It started with a knock on the synagogue door. The rabbi answered, saw the man looked cold, and offered him a cup of warm tea. That is how the terrorist entered the synagogue in Texas, last Shabbat. Our Jewish values opened the door of that shul, as a man, filled with hate, passed the Mezuzah on his way in.
We are grateful of the outcome, as we hear that no one was killed –but someone indeed was killed –the man with the gun never left the shul. We are commanded not to rejoice at the death of an enemy because it means we failed to fight the hatred, we ended up fighting the person. We’re grateful that no innocent lives were lost, but we know that what fueled this man continues to exist.
In this Shabbat’s Torah portion, Yitro, we read the Ten Commandments. Within these commandments lie the core values of Judaism, not just the laws. We hear that searching for God is an ongoing journey –we are searching for something singular and unique. We are told that relationships of family, and community, are the cornerstones of all societies. We learn that understanding the parameters of ‘what we do’, and ‘what we don’t do’, define things for us. But the Torah also tells us that the commandments fit within our Judaism, they are not the totality of it.
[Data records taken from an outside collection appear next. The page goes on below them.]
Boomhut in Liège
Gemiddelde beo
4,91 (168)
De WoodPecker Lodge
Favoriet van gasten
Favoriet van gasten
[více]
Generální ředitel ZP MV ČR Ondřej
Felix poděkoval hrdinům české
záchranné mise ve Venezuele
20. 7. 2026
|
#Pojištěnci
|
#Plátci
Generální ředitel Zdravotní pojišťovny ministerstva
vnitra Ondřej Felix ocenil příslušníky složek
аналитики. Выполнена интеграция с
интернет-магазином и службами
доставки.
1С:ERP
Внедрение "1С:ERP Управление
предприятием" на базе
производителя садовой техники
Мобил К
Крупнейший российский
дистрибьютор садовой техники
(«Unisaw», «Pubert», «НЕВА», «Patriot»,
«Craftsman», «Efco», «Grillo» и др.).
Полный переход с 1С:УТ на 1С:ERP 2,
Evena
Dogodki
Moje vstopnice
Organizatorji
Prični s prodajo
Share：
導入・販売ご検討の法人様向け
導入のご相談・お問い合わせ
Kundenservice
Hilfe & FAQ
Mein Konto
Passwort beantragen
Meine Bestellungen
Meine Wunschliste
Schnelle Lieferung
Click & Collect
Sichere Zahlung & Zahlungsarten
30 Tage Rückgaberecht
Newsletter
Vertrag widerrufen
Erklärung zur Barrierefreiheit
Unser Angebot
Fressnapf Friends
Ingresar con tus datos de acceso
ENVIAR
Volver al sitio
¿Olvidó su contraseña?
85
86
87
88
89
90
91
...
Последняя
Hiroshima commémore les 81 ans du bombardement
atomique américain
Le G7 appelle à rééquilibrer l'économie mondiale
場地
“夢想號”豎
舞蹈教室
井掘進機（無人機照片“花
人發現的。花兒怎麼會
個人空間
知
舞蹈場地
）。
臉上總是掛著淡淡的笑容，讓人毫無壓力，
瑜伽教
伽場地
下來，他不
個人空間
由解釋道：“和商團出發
We are also the children of our ancestors, the ones who taught us to invite in anyone who is in need.
The terrorist was invited to enter because he knocked on the door, and he looked cold. He stayed for part of the service. Rabbi Charlie Cytron-Walker told him he is free to remain, or if he was only seeking a moment of warmth, he is free to leave, no one will be offended. That’s when he revealed his gun.
We are commanded to offer shelter, food, and protection, to anyone in need. Fear and hatred will not redefine who we are. Sadly, we know to lock our synagogue doors, but when Rabbi Charlie was asked if he would again offer warm tea to a cold stranger at his door, he confidently said ‘yes’.
I am grateful that no innocent lives were lost; I am sad that the hatred at the core could not be addressed; I am proud that as children of Abraham and Sarah, we know to always hear a request for help. May we one day live in a world where the doors of all our shuls can be confidently left unlocked.
I’d like to wish everyone a sweet and peaceful Shabbat –our Jewish time to regroup, rest, and reinvigorate.